Votre carrière a en fait décollé en France, où vous avez d’ailleurs sorti deux albums, Vocal Deliria et Song Zin’ – qu’est-ce qui vous a poussé à venir vous installer aux Etats-Unis ?
En France, les choses n’avancent pas. J’en avais assez de tourner en rond et de me heurter aux limites de l’industrie musicale. On cherche toujours à te faire chanter comme un tel ou tel autre. Je me souviens d’un agent qui m’a dit un jour : « C’est bien ce que tu fais, c’est vraiment bien. Mais il faudrait faire plus dans le style Mory Kanté. » Les Français veulent t’apprendre ta propre musique. Aux Etats-Unis, il y a plus d’espace pour l’expression personnelle – les gens sont ouverts et curieux de connaître.

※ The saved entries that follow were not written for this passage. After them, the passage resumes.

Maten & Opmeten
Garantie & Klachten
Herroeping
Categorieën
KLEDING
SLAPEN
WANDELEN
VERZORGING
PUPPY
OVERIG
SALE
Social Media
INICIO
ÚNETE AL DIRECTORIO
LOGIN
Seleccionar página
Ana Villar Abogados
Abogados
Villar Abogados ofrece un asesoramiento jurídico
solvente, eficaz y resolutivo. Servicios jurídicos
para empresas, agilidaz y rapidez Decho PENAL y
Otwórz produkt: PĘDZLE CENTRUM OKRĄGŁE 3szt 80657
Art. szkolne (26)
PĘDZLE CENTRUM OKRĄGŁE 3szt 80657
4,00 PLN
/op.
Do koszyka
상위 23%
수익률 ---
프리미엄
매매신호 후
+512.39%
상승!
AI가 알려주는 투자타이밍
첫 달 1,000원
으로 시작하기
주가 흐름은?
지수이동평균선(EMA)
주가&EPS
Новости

Je me suis fait plus de contacts ici en quelques mois qu’à Paris en dix ans. Mon bilan avec la France : une perte de temps.
Ici, on vous présente publiquement comme « musicien camerounais », malgré le fait que vous ayez passé une grande partie de votre vie en France. Votre accent toulousain vous trahit d’ailleurs ! Quelle identité revendiquez-vous ?

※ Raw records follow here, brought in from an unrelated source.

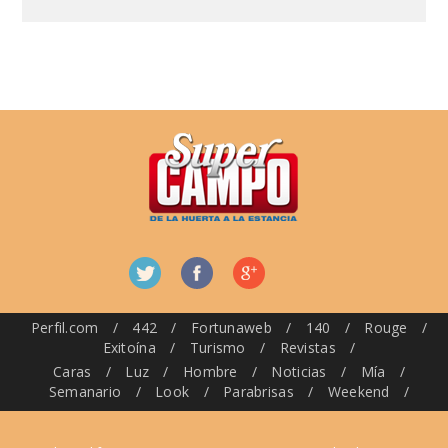
Perfil.com
/
442
/
Fortunaweb
/
140
/
Rouge
/
Exitoína
/
Turismo
/
Revistas
/
Caras
/
Luz
/
Hombre
/
Noticias
/
Mía
/
Semanario
/
Look
/
Parabrisas
/
Weekend
/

Je suis Africain et c’est tout. Ici, c’est la première chose qu’on voit – il n’y pas tout ce scénario autour de la notion « d’origine ». On n’a qu’une identité – la mienne est africaine. Et je veux que ma musique représente ce que je suis.

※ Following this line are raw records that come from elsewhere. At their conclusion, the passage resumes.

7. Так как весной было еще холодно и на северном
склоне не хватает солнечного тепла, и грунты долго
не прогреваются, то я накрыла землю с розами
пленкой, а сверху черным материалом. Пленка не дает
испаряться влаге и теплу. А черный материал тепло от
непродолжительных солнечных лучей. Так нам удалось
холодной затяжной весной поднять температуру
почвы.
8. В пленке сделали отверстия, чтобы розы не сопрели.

Effectivement, vos morceaux sont presque tous exclusivement en Medumba – qu’est-ce que ça représente pour vous de chanter dans votre langue natale ?
Ça a été un long processus de maturation. A mes débuts, je composais beaucoup en anglais. J’étais largement influencé par le jazz américain, et je ne dissociais pas bien la langue de la musique. Mais quelque part, dans un coin de ma tête, je nourrissais le projet de pouvoir un jour chanter dans ma langue. Ça n’était pas vraiment conscient, je pense – jusqu’au jour où ça m’a frappé et où je me suis lancé. Les réactions autour de moi étaient très réservées. J’ai eu des remarques du style, « c’est quoi ces sons, ces onomatopées – t’es pas sérieux ? »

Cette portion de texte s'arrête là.